The oil marketers gave the hint in Lagos at the just-concluded Oil Trading and Logistics, OTL Africa Downstream Expo, where they expressed their frustration over the return of a regulated petrol pricing regime amid rising landing costs, and shortage of foreign exchange.

Moderating one of the panel sessions with the topic: “Africa Fuels Update -Overview of Trends and Market Development”, Chief Operating Officer of Pinnacle Oil and Gas Limited, Mrs. Adenike Labanjo, raised the alarm over the looming price hike when she posed a question to the Executive Vice President (Downstream) of the Nigerian National Petroleum Company Limited (NNPC), Mr. Adedapo Segun.

She argued that the rising cost of sourcing petrol had become more unbearable to the marketers than the NNPC due to the imbalance in foreign exchange accessibility that favors the national oil company more than the private marketers.

She added that the challenge faced by the marketers in the importation of petrol at the beginning of the deregulation pronouncement was that the market moved against them due to the volatile nature of FX or due to the inability of some marketers to lock their cargoes at the time.

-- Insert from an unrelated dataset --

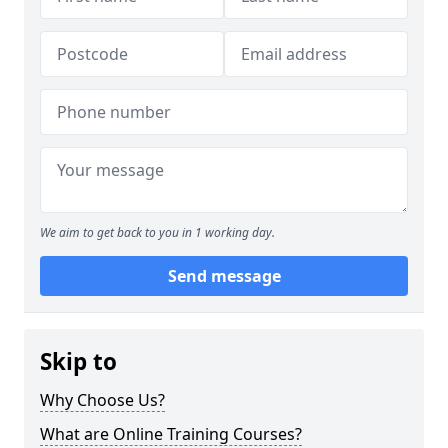
We aim to get back to you in 1 working day.
Send message
Skip to
Why Choose Us?
What are Online Training Courses?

In his submission, the Executive Director of Northwest Petroleum and Gas Company Limited, Dr Mohammed Salaudeen, said the high cost of sourcing petrol had led to the shutting down of 90 per cent of petrol depots nationwide.

He lamented that the cost of buying a 10,000-metric tonne of petrol locally from the NNPC and others had surged to N7 billion, up from below half of that amount last year.